> **TASK TO CARRY OUT**: Could you return every line of the records below that contains the word "carreaux"?

> **DATASET EXTRACT**:
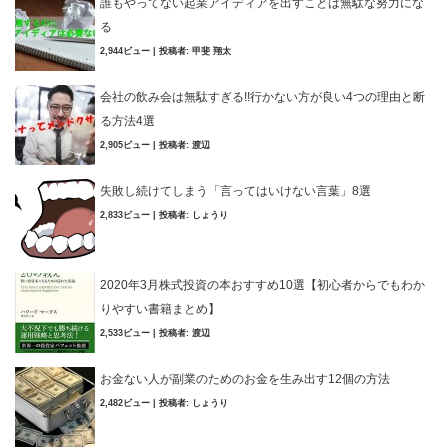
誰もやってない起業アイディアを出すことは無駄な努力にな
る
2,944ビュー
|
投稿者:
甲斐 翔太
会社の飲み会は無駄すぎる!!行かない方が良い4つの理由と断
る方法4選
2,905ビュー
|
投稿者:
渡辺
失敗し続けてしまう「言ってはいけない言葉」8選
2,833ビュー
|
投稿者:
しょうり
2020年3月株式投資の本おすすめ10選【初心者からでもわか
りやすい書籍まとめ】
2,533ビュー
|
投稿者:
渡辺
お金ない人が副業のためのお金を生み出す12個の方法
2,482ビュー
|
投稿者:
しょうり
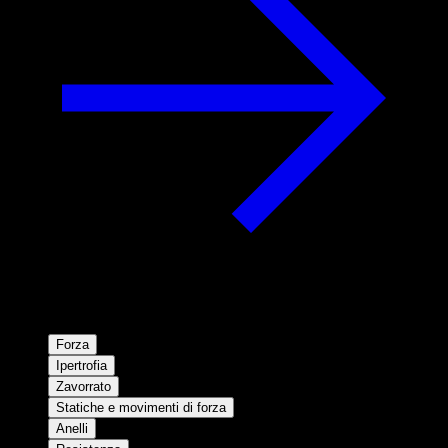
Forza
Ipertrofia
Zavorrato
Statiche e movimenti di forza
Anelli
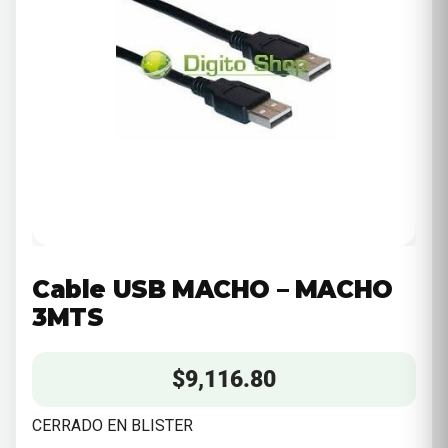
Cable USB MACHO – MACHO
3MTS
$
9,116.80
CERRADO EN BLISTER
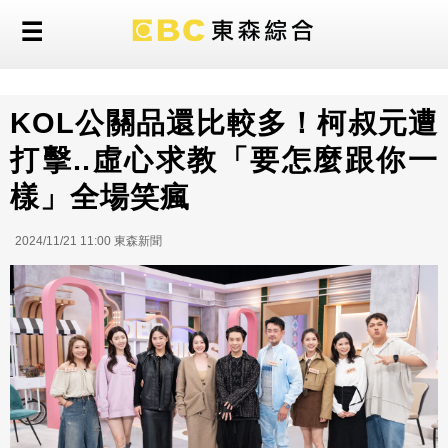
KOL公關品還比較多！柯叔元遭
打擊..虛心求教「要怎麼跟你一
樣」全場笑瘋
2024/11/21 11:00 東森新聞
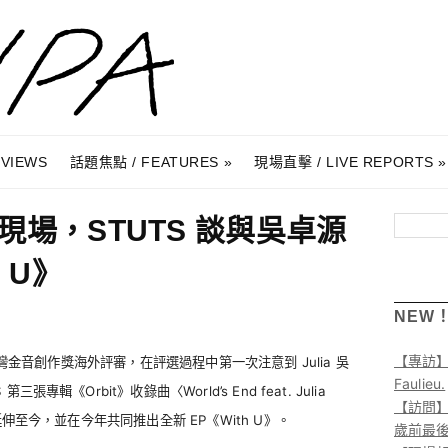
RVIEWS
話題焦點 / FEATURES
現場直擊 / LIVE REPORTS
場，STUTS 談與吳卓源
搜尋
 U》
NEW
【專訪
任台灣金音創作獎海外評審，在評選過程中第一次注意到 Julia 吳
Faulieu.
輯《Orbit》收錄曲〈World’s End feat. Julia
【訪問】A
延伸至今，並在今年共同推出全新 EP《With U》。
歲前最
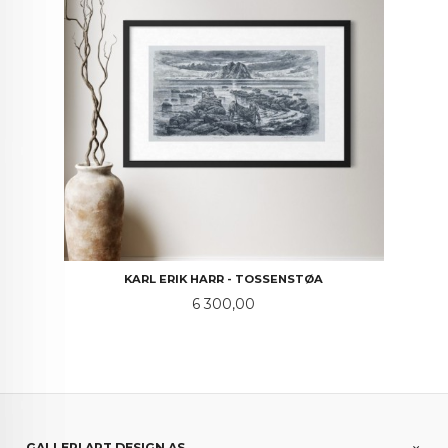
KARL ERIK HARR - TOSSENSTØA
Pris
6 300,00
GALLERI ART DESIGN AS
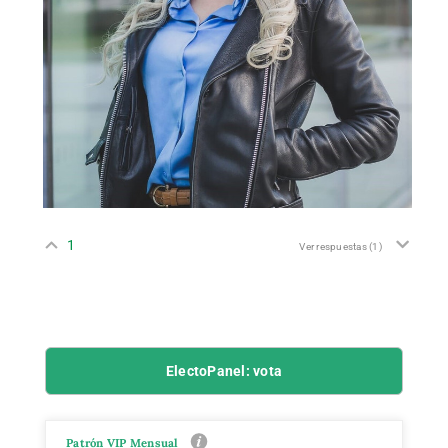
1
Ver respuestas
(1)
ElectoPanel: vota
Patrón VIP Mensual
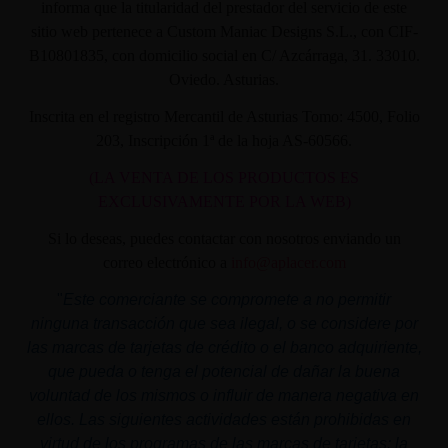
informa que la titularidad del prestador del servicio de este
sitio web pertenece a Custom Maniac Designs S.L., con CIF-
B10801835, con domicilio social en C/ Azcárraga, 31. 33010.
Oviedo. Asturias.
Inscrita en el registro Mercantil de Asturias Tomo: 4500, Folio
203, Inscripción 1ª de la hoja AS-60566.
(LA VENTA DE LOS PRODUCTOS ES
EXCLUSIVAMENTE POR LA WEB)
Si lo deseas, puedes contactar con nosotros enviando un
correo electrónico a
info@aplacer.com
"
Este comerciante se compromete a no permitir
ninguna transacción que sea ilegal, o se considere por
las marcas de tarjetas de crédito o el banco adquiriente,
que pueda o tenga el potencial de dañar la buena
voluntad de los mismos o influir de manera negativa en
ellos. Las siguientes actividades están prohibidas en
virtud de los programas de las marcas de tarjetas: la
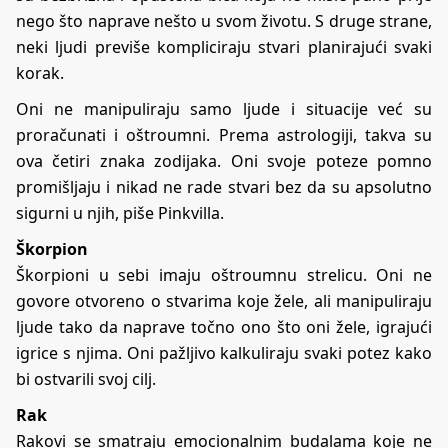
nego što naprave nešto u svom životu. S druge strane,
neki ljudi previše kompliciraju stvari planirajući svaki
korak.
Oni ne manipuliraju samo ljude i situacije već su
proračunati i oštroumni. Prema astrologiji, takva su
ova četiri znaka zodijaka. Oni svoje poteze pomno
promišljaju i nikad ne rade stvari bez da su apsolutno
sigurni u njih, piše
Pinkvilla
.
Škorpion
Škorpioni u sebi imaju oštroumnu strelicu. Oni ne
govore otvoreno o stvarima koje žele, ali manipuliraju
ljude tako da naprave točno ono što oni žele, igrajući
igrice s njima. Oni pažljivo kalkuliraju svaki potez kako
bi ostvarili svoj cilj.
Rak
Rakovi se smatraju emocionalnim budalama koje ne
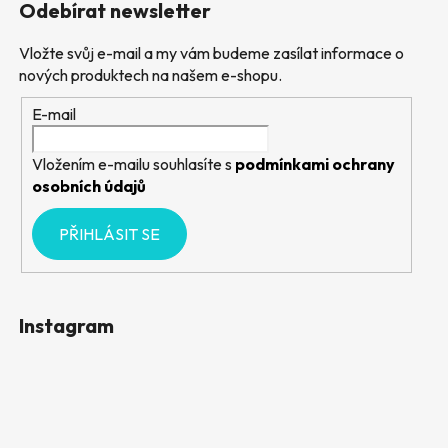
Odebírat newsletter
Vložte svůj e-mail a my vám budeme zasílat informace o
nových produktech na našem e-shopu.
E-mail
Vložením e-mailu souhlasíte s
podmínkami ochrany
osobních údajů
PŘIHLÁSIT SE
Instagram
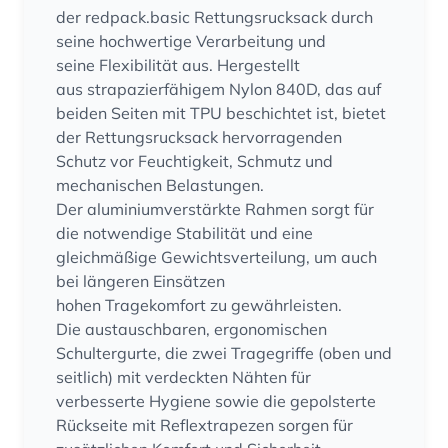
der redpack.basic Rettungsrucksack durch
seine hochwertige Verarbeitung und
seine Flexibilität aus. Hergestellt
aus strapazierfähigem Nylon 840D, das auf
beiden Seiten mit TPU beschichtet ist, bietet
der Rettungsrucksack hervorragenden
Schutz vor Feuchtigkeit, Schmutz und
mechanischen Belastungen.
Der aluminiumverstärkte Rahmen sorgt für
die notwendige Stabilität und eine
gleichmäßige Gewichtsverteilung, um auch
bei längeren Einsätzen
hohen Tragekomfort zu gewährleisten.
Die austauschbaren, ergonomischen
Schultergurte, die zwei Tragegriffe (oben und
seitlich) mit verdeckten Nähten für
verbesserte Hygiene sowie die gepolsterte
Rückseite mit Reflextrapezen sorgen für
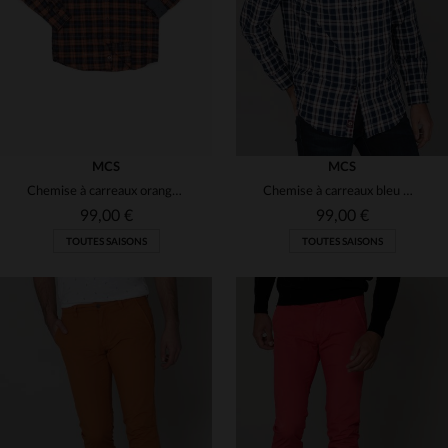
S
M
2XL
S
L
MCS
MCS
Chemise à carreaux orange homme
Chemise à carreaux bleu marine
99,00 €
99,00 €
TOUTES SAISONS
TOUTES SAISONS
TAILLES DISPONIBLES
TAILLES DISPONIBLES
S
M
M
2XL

> **RESPONSE AREA**:
Chemise à carreaux orange homme
Chemise à carreaux bleu marine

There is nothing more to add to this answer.